Elementos transponibles

Para modelar la dinámica de los elementos transponibles (TE) dentro de un genoma, uno debe darse cuenta de que los elementos se comportan como una población dentro de cada genoma, y pueden saltar de un genoma haploide a otro por transferencia horizontal. Las matemáticas tienen que describir las tasas y dependencias de estos eventos de transferencia.

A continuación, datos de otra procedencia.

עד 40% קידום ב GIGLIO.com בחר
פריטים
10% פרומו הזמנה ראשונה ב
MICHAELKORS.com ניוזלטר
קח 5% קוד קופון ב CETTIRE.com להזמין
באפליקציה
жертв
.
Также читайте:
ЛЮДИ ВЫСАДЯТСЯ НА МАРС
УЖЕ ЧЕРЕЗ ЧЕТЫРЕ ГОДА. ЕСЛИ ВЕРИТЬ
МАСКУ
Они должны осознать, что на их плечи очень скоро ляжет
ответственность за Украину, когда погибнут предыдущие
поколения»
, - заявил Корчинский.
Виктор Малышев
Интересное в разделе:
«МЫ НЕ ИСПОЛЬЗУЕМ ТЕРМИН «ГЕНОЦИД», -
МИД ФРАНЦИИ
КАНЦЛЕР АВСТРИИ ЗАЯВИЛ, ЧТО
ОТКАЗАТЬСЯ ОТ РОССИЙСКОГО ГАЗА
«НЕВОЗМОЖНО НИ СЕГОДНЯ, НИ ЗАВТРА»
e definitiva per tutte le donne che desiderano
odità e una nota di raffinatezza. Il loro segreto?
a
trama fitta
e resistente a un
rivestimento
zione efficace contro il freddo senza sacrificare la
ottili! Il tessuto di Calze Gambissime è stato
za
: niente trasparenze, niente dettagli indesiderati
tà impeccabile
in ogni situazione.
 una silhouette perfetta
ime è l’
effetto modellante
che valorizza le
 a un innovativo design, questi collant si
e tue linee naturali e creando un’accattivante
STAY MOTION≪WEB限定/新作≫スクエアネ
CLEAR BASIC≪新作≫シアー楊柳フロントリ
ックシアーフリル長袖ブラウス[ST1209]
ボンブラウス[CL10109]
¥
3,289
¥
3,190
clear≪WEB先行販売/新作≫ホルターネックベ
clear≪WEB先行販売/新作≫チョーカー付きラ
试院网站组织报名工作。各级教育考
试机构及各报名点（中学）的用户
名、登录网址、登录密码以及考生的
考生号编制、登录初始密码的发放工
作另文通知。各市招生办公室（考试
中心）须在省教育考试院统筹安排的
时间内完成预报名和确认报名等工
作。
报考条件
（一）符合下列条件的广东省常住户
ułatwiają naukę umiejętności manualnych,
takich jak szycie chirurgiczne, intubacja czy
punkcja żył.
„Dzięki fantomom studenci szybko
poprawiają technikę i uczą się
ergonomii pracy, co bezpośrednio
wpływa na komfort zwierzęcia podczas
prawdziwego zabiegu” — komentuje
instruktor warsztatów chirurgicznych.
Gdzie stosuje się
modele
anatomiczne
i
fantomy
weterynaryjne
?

Se observó desde el principio que la tasa de salto de muchos TE varía con el número de copias, por lo que los primeros modelos simplemente usaron una función empírica para la tasa de transposición. Esto tenía la ventaja de que podía medirse mediante experimentos en el laboratorio, pero dejaba abierta la pregunta de por qué la tasa difiere entre elementos y difiere con el número de copias. Stan Sawyer y Daniel L. Hartl ajustaron modelos de este tipo a una variedad de TE bacterianos y obtuvieron ajustes bastante buenos entre el número de copias y la tasa de transmisión y la incidencia de TE en toda la población. Los TE en organismos superiores, como Drosophila, tienen una dinámica muy diferente debido al sexo, y Brian Charlesworth, Deborah Charlesworth, Charles Langley, John Brookfield y otros modelaron la evolución del número de copias de TE en Drosophila y otras especies. Lo impresionante de todos estos esfuerzos de modelado es lo bien que se ajustaron a los datos empíricos, dado que esto fue décadas antes del descubrimiento del hecho de que la mosca huésped tiene un poderoso mecanismo de defensa en forma de piRNA. La incorporación de la defensa del huésped junto con la dinámica de TE en los modelos evolutivos de la regulación de TE aún está en pañales.